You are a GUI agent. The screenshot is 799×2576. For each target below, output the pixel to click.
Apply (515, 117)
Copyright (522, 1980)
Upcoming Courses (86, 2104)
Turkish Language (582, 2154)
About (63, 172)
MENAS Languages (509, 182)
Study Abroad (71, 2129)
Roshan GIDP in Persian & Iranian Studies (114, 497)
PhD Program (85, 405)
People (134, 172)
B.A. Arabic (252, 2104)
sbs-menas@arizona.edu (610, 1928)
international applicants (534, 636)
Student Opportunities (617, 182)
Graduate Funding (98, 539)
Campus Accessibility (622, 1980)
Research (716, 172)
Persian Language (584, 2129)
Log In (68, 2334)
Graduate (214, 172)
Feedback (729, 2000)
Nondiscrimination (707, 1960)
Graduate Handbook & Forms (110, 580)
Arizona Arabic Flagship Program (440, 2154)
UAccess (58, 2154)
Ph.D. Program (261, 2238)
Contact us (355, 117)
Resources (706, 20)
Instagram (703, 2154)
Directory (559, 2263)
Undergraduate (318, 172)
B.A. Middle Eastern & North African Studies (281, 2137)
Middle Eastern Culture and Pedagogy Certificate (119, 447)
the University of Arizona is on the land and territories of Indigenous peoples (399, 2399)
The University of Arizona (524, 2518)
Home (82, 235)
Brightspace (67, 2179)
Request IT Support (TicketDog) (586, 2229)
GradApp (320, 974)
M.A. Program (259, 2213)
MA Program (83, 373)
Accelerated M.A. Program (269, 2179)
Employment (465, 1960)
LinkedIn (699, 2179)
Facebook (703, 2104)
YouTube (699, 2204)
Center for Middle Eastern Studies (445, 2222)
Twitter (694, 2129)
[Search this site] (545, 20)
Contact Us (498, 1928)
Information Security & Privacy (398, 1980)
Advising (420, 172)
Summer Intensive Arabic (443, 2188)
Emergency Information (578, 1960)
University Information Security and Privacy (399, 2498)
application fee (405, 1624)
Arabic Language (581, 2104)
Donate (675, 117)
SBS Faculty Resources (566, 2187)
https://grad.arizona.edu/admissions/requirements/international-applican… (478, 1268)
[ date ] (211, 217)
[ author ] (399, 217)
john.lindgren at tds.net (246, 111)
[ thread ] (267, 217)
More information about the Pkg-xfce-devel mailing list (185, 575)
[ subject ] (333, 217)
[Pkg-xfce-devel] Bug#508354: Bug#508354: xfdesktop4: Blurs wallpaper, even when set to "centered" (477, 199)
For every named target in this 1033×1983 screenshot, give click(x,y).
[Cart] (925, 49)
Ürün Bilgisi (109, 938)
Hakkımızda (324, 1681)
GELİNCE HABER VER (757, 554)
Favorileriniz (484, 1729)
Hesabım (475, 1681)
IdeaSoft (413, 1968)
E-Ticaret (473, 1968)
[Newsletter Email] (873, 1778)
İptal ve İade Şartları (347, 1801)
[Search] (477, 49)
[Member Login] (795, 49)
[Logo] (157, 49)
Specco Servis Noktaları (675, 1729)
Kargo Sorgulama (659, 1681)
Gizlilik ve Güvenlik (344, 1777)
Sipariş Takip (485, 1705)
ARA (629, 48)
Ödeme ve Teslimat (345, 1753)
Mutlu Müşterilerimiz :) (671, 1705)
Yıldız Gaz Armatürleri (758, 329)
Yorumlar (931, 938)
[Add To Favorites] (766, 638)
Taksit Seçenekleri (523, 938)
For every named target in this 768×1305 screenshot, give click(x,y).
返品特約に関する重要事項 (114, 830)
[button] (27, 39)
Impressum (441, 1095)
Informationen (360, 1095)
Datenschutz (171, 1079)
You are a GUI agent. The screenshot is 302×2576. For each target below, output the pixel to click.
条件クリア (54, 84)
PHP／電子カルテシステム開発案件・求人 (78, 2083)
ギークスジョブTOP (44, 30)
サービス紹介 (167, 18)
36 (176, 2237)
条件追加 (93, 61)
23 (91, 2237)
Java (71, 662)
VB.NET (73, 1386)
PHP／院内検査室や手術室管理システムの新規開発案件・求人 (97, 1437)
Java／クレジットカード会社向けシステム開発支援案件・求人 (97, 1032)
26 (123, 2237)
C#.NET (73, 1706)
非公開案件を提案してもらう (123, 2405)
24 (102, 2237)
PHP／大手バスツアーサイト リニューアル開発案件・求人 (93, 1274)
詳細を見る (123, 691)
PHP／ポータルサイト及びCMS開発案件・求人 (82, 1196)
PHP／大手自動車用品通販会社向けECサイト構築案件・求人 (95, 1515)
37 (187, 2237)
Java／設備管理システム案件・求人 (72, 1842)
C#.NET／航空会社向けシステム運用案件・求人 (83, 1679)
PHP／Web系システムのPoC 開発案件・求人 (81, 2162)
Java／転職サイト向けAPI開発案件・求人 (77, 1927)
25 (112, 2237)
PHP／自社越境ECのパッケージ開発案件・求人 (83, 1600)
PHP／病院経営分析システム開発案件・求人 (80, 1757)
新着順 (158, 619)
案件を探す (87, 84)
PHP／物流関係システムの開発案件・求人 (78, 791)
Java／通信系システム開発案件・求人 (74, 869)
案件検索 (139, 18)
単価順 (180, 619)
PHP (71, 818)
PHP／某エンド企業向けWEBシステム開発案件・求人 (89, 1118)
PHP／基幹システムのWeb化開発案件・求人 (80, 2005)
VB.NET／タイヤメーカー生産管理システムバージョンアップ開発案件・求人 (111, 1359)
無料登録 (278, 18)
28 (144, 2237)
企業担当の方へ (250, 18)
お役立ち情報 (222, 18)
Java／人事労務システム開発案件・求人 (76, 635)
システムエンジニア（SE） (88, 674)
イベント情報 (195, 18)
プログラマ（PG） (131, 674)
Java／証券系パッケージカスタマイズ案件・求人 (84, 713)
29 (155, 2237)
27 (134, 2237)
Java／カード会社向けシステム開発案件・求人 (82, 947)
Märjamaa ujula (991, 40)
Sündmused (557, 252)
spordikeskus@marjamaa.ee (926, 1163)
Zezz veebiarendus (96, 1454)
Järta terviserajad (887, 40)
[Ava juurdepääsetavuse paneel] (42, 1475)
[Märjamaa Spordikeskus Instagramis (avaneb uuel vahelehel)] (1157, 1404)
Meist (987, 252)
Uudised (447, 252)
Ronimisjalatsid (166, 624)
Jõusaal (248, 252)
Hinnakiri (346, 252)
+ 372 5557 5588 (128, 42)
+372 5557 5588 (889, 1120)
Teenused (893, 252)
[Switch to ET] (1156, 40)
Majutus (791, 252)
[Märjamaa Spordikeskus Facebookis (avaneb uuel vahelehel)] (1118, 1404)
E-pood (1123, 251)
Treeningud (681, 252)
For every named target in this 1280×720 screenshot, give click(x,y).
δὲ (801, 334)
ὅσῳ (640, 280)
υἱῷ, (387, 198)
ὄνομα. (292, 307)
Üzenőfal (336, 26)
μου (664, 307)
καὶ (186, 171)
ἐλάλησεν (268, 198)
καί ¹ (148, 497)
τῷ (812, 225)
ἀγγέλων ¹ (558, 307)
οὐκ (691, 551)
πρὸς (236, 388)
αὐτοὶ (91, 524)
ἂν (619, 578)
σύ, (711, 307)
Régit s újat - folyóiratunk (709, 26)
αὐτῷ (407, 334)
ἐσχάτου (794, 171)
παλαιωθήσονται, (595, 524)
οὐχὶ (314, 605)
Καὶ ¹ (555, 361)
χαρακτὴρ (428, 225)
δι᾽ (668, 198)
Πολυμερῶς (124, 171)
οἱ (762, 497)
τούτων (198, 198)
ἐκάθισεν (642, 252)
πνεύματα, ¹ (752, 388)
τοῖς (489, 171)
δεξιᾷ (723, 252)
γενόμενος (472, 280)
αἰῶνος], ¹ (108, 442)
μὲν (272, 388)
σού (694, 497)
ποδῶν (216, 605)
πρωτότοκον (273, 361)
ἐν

Exercise >> Exactly those lines that run from the start of the listing to the line containing "Contact Us (498, 1928)" should be output, and no others.

Response to this exercise >>
You are a GUI agent. The screenshot is 799×2576. For each target below, output the pixel to click.
Apply (515, 117)
Copyright (522, 1980)
Upcoming Courses (86, 2104)
Turkish Language (582, 2154)
About (63, 172)
MENAS Languages (509, 182)
Study Abroad (71, 2129)
Roshan GIDP in Persian & Iranian Studies (114, 497)
PhD Program (85, 405)
People (134, 172)
B.A. Arabic (252, 2104)
sbs-menas@arizona.edu (610, 1928)
international applicants (534, 636)
Student Opportunities (617, 182)
Graduate Funding (98, 539)
Campus Accessibility (622, 1980)
Research (716, 172)
Persian Language (584, 2129)
Log In (68, 2334)
Graduate (214, 172)
Feedback (729, 2000)
Nondiscrimination (707, 1960)
Graduate Handbook & Forms (110, 580)
Arizona Arabic Flagship Program (440, 2154)
UAccess (58, 2154)
Ph.D. Program (261, 2238)
Contact us (355, 117)
Resources (706, 20)
Instagram (703, 2154)
Directory (559, 2263)
Undergraduate (318, 172)
B.A. Middle Eastern & North African Studies (281, 2137)
Middle Eastern Culture and Pedagogy Certificate (119, 447)
the University of Arizona is on the land and territories of Indigenous peoples (399, 2399)
The University of Arizona (524, 2518)
Home (82, 235)
Brightspace (67, 2179)
Request IT Support (TicketDog) (586, 2229)
GradApp (320, 974)
M.A. Program (259, 2213)
MA Program (83, 373)
Accelerated M.A. Program (269, 2179)
Employment (465, 1960)
LinkedIn (699, 2179)
Facebook (703, 2104)
YouTube (699, 2204)
Center for Middle Eastern Studies (445, 2222)
Twitter (694, 2129)
[Search this site] (545, 20)
Contact Us (498, 1928)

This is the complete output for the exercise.